Decoding the graphics
The first graphic in this article is called a histogram. The second, above, is a kernel density plot which you can think of as a normalized or smoothed histogram. Whereas histograms count the number of occurrences and plot them accordingly, a kernel density plot takes a histogram and normalizes the area underneath the curve to 1. This allows us to show the probability for each value as well as the range where, in this case, 80% of pageviews are most likely to fall.
What kinds of topics live longer than others?
Just as referral sources influence the lifespan of an article, the subject matter also plays a part. When we examine lifespan by topic, we’re not surprised to see that articles focused on breaking news and current events – weather, disaster, and sports, for example – have shorter lifespans than deeper reads in science, technology, lifestyle and leisure. Reports on weather and disaster, for example, receive 80% of their pageviews in less than a day while articles related to lifestyle and science have a median completion time of 34 and 36 hours.
How does publication time affect lifespan?
Our research shows that lifespan doesn’t vary much with time of publication. With one exception, articles reached 80% of their pageviews between 21-24 hours later. Articles published at 4 A.M., however, had a median lifespan of just 17 hours.
When we look at days of the week, articles published on Sunday require the least time to reach 80% of their pageviews at 22 hours and articles published on Friday take the most amount of time to reach their lifespan at 29 hours.
What about device and loyalty?
Lifespan is minimally affected by the device a reader uses to access an article.

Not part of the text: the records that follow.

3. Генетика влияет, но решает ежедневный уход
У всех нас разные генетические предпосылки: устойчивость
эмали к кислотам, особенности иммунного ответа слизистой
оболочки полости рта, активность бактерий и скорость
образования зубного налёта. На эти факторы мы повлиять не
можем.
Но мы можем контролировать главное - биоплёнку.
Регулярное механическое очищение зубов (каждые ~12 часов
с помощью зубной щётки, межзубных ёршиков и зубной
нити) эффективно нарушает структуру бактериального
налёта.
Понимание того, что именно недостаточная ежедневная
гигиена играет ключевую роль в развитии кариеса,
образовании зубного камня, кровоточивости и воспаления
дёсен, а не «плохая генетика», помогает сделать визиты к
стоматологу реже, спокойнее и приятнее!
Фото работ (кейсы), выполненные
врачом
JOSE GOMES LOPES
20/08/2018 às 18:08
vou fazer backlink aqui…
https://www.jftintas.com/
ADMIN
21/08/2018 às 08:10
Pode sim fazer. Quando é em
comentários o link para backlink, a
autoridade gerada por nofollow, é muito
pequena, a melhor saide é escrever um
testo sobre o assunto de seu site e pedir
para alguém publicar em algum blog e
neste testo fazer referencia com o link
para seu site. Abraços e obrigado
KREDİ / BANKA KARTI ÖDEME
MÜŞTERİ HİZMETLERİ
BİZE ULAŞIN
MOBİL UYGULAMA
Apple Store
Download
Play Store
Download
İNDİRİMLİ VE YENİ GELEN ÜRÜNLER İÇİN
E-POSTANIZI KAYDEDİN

Articles read on Desktop and Mobile both reach 80% of pageviews at 24 hours, and Tablet is nearly the same at 23 hours, reconfirming our overall findings that the first day is the most consequential for analyzing the behavior of an article’s audience.
When we look at lifespan by reader loyalty, loyal readers have a median time of completion of 17 hours, while returning readers clock in at 26 hours and new readers at 30 hours. As we saw earlier with Internal traffic, loyal readers are on site more frequently and thus more likely to read an article soon after it is published.

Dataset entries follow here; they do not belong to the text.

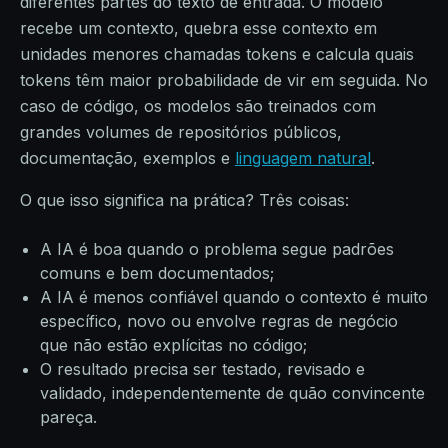
diferentes partes do texto de entrada. O modelo
recebe um contexto, quebra esse contexto em
unidades menores chamadas tokens e calcula quais
tokens têm maior probabilidade de vir em seguida. No
caso de código, os modelos são treinados com
grandes volumes de repositórios públicos,
documentação, exemplos e
linguagem natural
.
O que isso significa na prática? Três coisas:
A IA é boa quando o problema segue padrões
comuns e bem documentados;
A IA é menos confiável quando o contexto é muito
específico, novo ou envolve regras de negócio
que não estão explícitas no código;
O resultado precisa ser testado, revisado e
validado, independentemente de quão convincente
pareça.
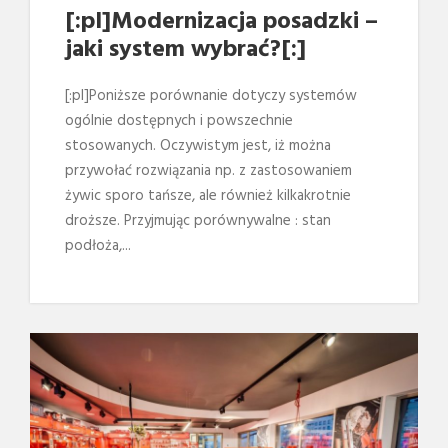
[:pl]Modernizacja posadzki –
jaki system wybrać?[:]
[:pl]Poniższe porównanie dotyczy systemów
ogólnie dostępnych i powszechnie
stosowanych. Oczywistym jest, iż można
przywołać rozwiązania np. z zastosowaniem
żywic sporo tańsze, ale również kilkakrotnie
droższe. Przyjmując porównywalne : stan
podłoża,...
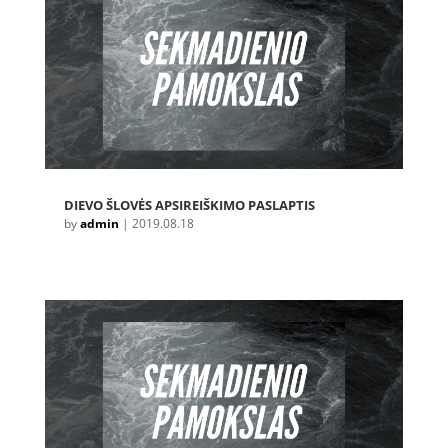
DIEVO ŠLOVĖS APSIREIŠKIMO PASLAPTIS
by
admin
|
2019.08.18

The essential lifespan takeaway
While some factors like topic and referral source noticeably impact the lifespan of an article, others, such as device type, have less influence. No matter where an article gets it traffic or what device it’s read on, our most important finding from this research is that if the average article gets 80% of its pageviews in the first 24 hours, publishers can’t afford to wait until tomorrow to measure and optimize their content. Waiting until the next day to look at real-time metrics and make adjustments means their efforts will impact 20% of readers at best, and that’s a stat we don’t need Data Science’s help understanding.
A few other takeaways from the research:
- Articles driven by Search have the longest lifespan while articles driven by Internal traffic have the shortest.
- Breaking news runs its course before lifestyle and science. While there may be some advantages to incorporating more articles on longer-lasting topics, it’s important to maintain the right editorial mix and not go all in on one strategy to chase readers.
- Articles have an offsite lifespan as well. With events like elections, we’ve found that pageviews from Search climb and peak on election night and then fall swiftly while Social traffic remains high in the days following the event. Tubular Labs has also seen a similar long tail in their social video research, reminding us that there are opportunities to engage readers even after they leave your site.